ERIC Number: EJ1050236
Record Type: Journal
Publication Date: 2014-Feb
Abstractor: As Provided
Reference Count: 51
Reciprocating Risks of Peer Problems and Aggression for Children's Internalizing Problems
Hoglund, Wendy L. G.; Chisholm, Courtney A.
Developmental Psychology, v50 n2 p586-599 Feb 2014
Three complementary models of how peer relationship problems (exclusion and victimization) and aggressive behaviors relate to prospective levels of internalizing problems are examined. The additive risks model proposes that peer problems and aggression cumulatively increase risks for internalizing problems. The reciprocal risks model hypothesizes that peer problems and aggression transact over time and mediate the effects of each other on prospective internalizing problems.

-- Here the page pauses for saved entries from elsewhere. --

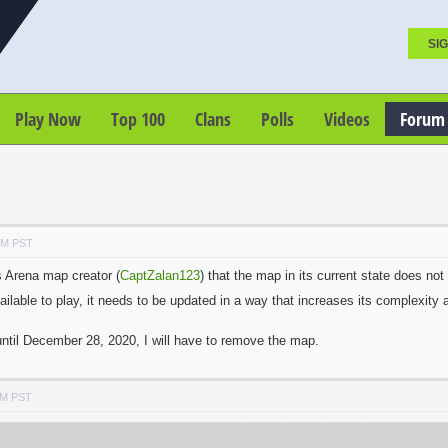
SIG
Play Now
Top 100
Clans
Polls
Videos
Forum
PM PST
ts Arena map creator (
CaptZalan123
) that the map in its current state does n
ilable to play, it needs to be updated in a way that increases its complexity
ntil December 28, 2020, I will have to remove the map.
PM PST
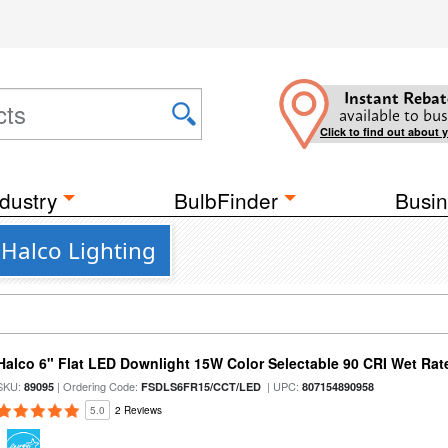
Instant Rebat
available to bus
Click to find out about 
dustry
BulbFinder
Busin
 Halco Lighting
Halco 6" Flat LED Downlight 15W Color Selectable 90 CRI Wet Rat
SKU:
| Ordering Code:
| UPC:
89095
FSDLS6FR15/CCT/LED
807154890958
5.0
2 Reviews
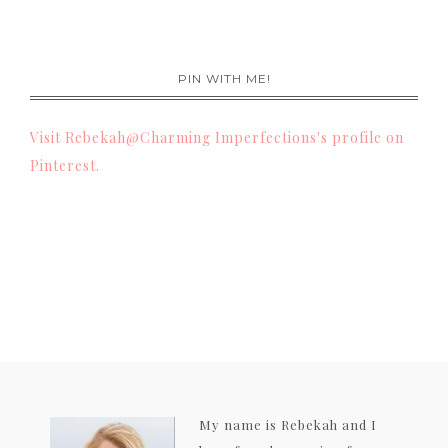
PIN WITH ME!
Visit Rebekah@Charming Imperfections's profile on
Pinterest.
My name is Rebekah and I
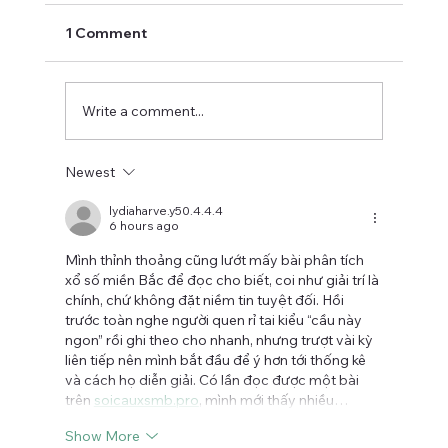
1 Comment
Write a comment...
Newest
How do hemp and CBD compare in
terms of safety?
lydiaharve.y50.4.4.4
6 hours ago
Mình thỉnh thoảng cũng lướt mấy bài phân tích 
xổ số miền Bắc để đọc cho biết, coi như giải trí là 
chính, chứ không đặt niềm tin tuyệt đối. Hồi 
trước toàn nghe người quen rỉ tai kiểu “cầu này 
ngon” rồi ghi theo cho nhanh, nhưng trượt vài kỳ 
liên tiếp nên mình bắt đầu để ý hơn tới thống kê 
và cách họ diễn giải. Có lần đọc được một bài 
trên 
soicauxsmb.pro
, mình mới thấy nhiều…
Show More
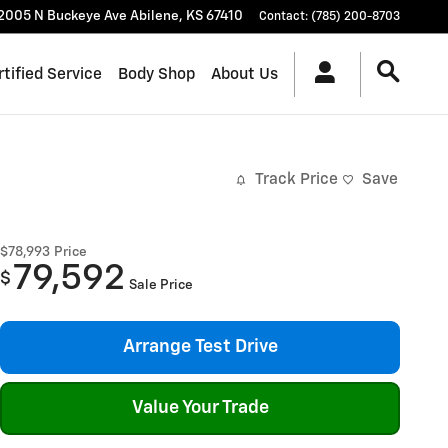
2005 N Buckeye Ave
Abilene
,
KS
67410
Contact
:
(785) 200-8703
rtified Service
Body Shop
About Us
Track Price
Save
$78,993
Price
79,592
$
Sale Price
Arrange Test Drive
Value Your Trade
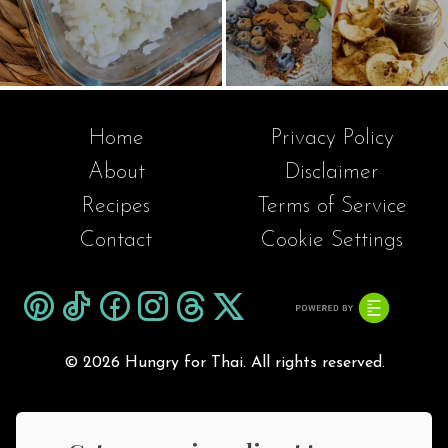
Home
Privacy Policy
About
Disclaimer
Recipes
Terms of Service
Contact
Cookie Settings
©
2026 Hungry for Thai. All rights reserved.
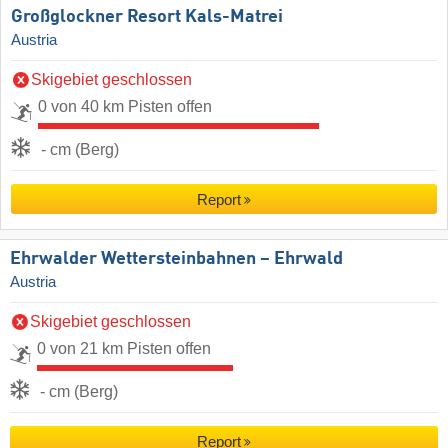
Großglockner Resort Kals-Matrei
Austria
Skigebiet geschlossen
0 von 40 km Pisten offen
- cm (Berg)
Report
Ehrwalder Wettersteinbahnen – Ehrwald
Austria
Skigebiet geschlossen
0 von 21 km Pisten offen
- cm (Berg)
Report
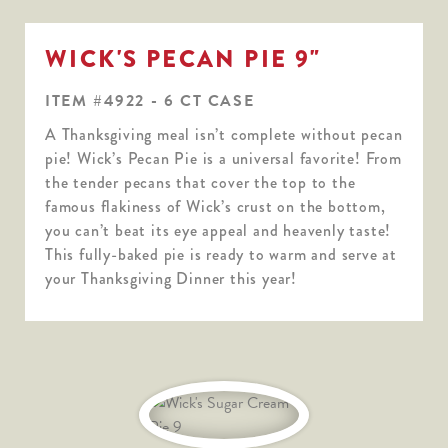
WICK'S PECAN PIE 9"
ITEM #4922 - 6 CT CASE
A Thanksgiving meal isn’t complete without pecan
pie! Wick’s Pecan Pie is a universal favorite! From
the tender pecans that cover the top to the
famous flakiness of Wick’s crust on the bottom,
you can’t beat its eye appeal and heavenly taste!
This fully-baked pie is ready to warm and serve at
your Thanksgiving Dinner this year!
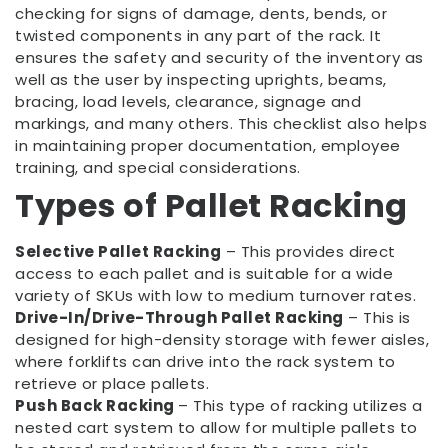
checking for signs of damage, dents, bends, or
twisted components in any part of the rack. It
ensures the safety and security of the inventory as
well as the user by inspecting uprights, beams,
bracing, load levels, clearance, signage and
markings, and many others. This checklist also helps
in maintaining proper documentation, employee
training, and special considerations.
Types of Pallet Racking
Selective Pallet Racking
– This provides direct
access to each pallet and is suitable for a wide
variety of SKUs with low to medium turnover rates.
Drive-In/Drive-Through Pallet Racking
– This is
designed for high-density storage with fewer aisles,
where forklifts can drive into the rack system to
retrieve or place pallets.
Push Back Racking
– This type of racking utilizes a
nested cart system to allow for multiple pallets to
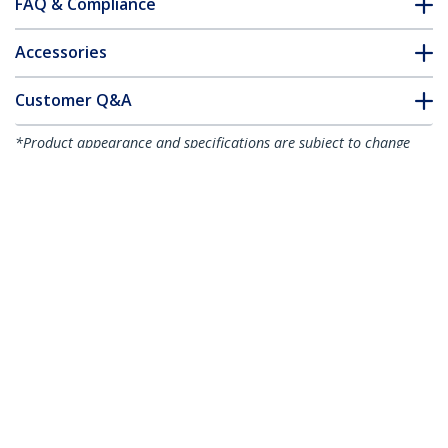
FAQ & Compliance
Accessories
Customer Q&A
*Product appearance and specifications are subject to change
without notice.
You might also like
MDP2HDVGA
MDP2HDVGAW
Travel A/V Adapter:
Travel A/V Adapter:
2-in-1 Mini
2-in-1 Mini
DisplayPort to HDMI
DisplayPort to HDMI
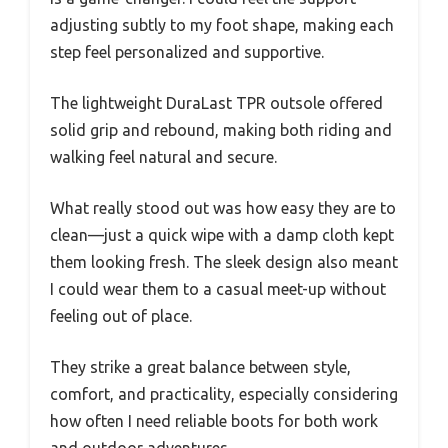
adjusting subtly to my foot shape, making each
step feel personalized and supportive.
The lightweight DuraLast TPR outsole offered
solid grip and rebound, making both riding and
walking feel natural and secure.
What really stood out was how easy they are to
clean—just a quick wipe with a damp cloth kept
them looking fresh. The sleek design also meant
I could wear them to a casual meet-up without
feeling out of place.
They strike a great balance between style,
comfort, and practicality, especially considering
how often I need reliable boots for both work
and outdoor adventures.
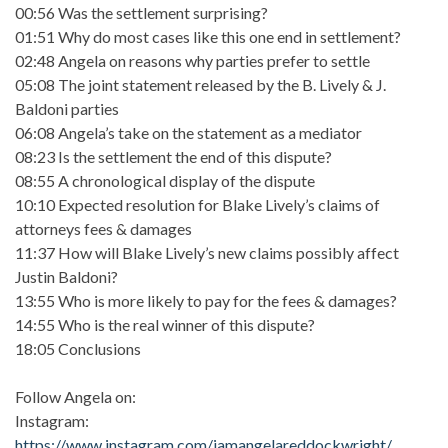
00:56 Was the settlement surprising?
01:51 Why do most cases like this one end in settlement?
02:48 Angela on reasons why parties prefer to settle
05:08 The joint statement released by the B. Lively & J.
Baldoni parties
06:08 Angela’s take on the statement as a mediator
08:23 Is the settlement the end of this dispute?
08:55 A chronological display of the dispute
10:10 Expected resolution for Blake Lively’s claims of
attorneys fees & damages
11:37 How will Blake Lively’s new claims possibly affect
Justin Baldoni?
13:55 Who is more likely to pay for the fees & damages?
14:55 Who is the real winner of this dispute?
18:05 Conclusions
Follow Angela on:
Instagram:
https://www.instagram.com/iamangelareddockwright/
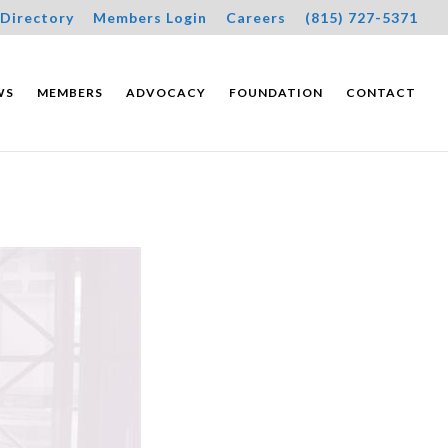
Directory
Members Login
Careers
(815) 727-5371
WS
MEMBERS
ADVOCACY
FOUNDATION
CONTACT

Last, the internalizing risks model proposes that, in addition to aggressive behaviors, prior internalizing problems also provoke peer problems that, in turn, further elevate risks for prospective internalizing problems. Data came from a sample of 453 low-income, ethnically diverse children in kindergarten to Grade 3 who were assessed 3 times over 1 school term (in January, March and June). Findings supported the internalizing risks model. Four key pathways were found to increase risks for internalizing problems by the end of the school year; 2 of these routes were rooted in aggressive behaviors, and 3 paths operated indirectly via levels of peer problems in the spring. Children who were initially aggressive became excluded by peers by the spring, whereas children who initially showed more symptoms of depression and anxiety became victimized by peers by the spring. In turn, both peer exclusion and victimization increased prospective levels of internalizing problems by the end of the school year.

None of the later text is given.